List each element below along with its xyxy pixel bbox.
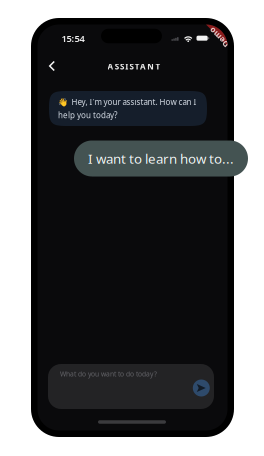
button[interactable]: Send	[188, 375, 214, 401]
staticText: Demo	[207, 32, 231, 43]
staticText: What do you want to do today?	[60, 370, 157, 378]
staticText: ASSISTANT	[108, 61, 160, 72]
staticText: 15:54	[62, 32, 84, 45]
staticText: I want to learn how to...	[88, 150, 234, 167]
staticText: 👋	[58, 97, 68, 106]
staticText: help you today?	[58, 110, 117, 120]
staticText: Hey, I'm your assistant. How can I	[72, 97, 196, 107]
button[interactable]: Back	[39, 54, 65, 78]
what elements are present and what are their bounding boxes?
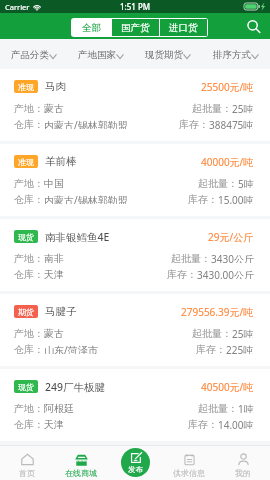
staticText: 仓库： — [14, 343, 44, 354]
staticText: 仓库： — [14, 268, 44, 279]
staticText: 起批量： — [198, 402, 238, 413]
staticText: 产地： — [14, 252, 44, 263]
staticText: 起批量： — [171, 252, 211, 263]
button[interactable]: 期货 — [0, 294, 270, 366]
staticText: 排序方式 — [213, 49, 251, 61]
button[interactable]: 产地国家 — [67, 39, 134, 69]
staticText: 我的 — [235, 468, 251, 478]
staticText: 期货 — [18, 307, 34, 317]
button[interactable]: 供求信息 — [162, 445, 216, 480]
staticText: 产地： — [14, 327, 44, 338]
button[interactable]: 全部 — [72, 19, 111, 36]
staticText: 5吨 — [238, 177, 254, 188]
staticText: 山东/菏泽市 — [44, 343, 98, 354]
staticText: 库存： — [167, 268, 197, 279]
staticText: 准现 — [18, 157, 34, 167]
staticText: 全部 — [82, 22, 101, 34]
staticText: 内蒙古/锡林郭勒盟 — [44, 193, 128, 204]
staticText: 产品分类 — [11, 49, 49, 61]
button[interactable]: 现货 — [0, 219, 270, 291]
staticText: 阿根廷 — [44, 402, 74, 413]
staticText: 库存： — [179, 118, 209, 129]
staticText: 249厂牛板腱 — [45, 380, 106, 393]
button[interactable]: 进口货 — [160, 19, 207, 36]
staticText: 进口货 — [169, 22, 198, 34]
button[interactable]: 准现 — [0, 144, 270, 216]
staticText: 起批量： — [192, 327, 232, 338]
button[interactable]: 排序方式 — [202, 39, 270, 69]
staticText: 15.00吨 — [218, 193, 254, 204]
staticText: 发布 — [128, 465, 143, 474]
staticText: 1吨 — [238, 402, 254, 413]
staticText: 产地： — [14, 102, 44, 113]
staticText: 现货期货 — [145, 49, 183, 61]
staticText: 25吨 — [232, 327, 254, 338]
staticText: 中国 — [44, 177, 64, 188]
staticText: 25500元/吨 — [201, 80, 254, 93]
staticText: 在线商城 — [65, 468, 97, 478]
staticText: 天津 — [44, 418, 64, 429]
staticText: 产地： — [14, 402, 44, 413]
staticText: 3430.00公斤 — [197, 268, 254, 279]
staticText: 产地国家 — [78, 49, 116, 61]
button[interactable]: 国产货 — [112, 19, 159, 36]
staticText: 279556.39元/吨 — [181, 305, 254, 318]
button[interactable]: 产品分类 — [0, 39, 67, 69]
button[interactable]: 发布 — [121, 448, 150, 477]
staticText: 29元/公斤 — [208, 230, 254, 243]
staticText: 库存： — [188, 418, 218, 429]
button[interactable]: Search — [243, 16, 263, 36]
staticText: 仓库： — [14, 118, 44, 129]
staticText: 库存： — [188, 193, 218, 204]
button[interactable]: 准现 — [0, 69, 270, 141]
staticText: 40500元/吨 — [201, 380, 254, 393]
staticText: 388475吨 — [209, 118, 254, 129]
staticText: 内蒙古/锡林郭勒盟 — [44, 118, 128, 129]
button[interactable]: 在线商城 — [54, 445, 108, 480]
staticText: 产地： — [14, 177, 44, 188]
staticText: 首页 — [19, 468, 35, 478]
staticText: 起批量： — [198, 177, 238, 188]
staticText: 供求信息 — [173, 468, 205, 478]
staticText: 仓库： — [14, 193, 44, 204]
staticText: 225吨 — [226, 343, 254, 354]
staticText: 马肉 — [45, 80, 66, 93]
staticText: 40000元/吨 — [201, 155, 254, 168]
staticText: 南非银鳕鱼4E — [45, 230, 110, 243]
staticText: 南非 — [44, 252, 64, 263]
staticText: 现货 — [18, 232, 34, 242]
staticText: 3430公斤 — [211, 252, 254, 263]
staticText: 蒙古 — [44, 102, 64, 113]
staticText: 现货 — [18, 382, 34, 392]
staticText: 起批量： — [192, 102, 232, 113]
staticText: 马腱子 — [45, 305, 77, 318]
button[interactable]: 我的 — [216, 445, 270, 480]
button[interactable]: 现货 — [0, 369, 270, 441]
staticText: 天津 — [44, 268, 64, 279]
staticText: 仓库： — [14, 418, 44, 429]
button[interactable]: 现货期货 — [134, 39, 202, 69]
staticText: 准现 — [18, 82, 34, 92]
button[interactable]: 首页 — [0, 445, 54, 480]
staticText: 蒙古 — [44, 327, 64, 338]
staticText: 14.00吨 — [218, 418, 254, 429]
staticText: 库存： — [196, 343, 226, 354]
staticText: 25吨 — [232, 102, 254, 113]
staticText: 国产货 — [121, 22, 150, 34]
staticText: 羊前棒 — [45, 155, 77, 168]
staticText: Carrier — [5, 2, 30, 12]
staticText: 1:51 PM — [120, 1, 151, 12]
######
Scan the records above for the string "today", and copy every line where it turns up.

staticText: What do you want to do today?	[60, 370, 157, 378]
staticText: help you today?	[58, 110, 117, 120]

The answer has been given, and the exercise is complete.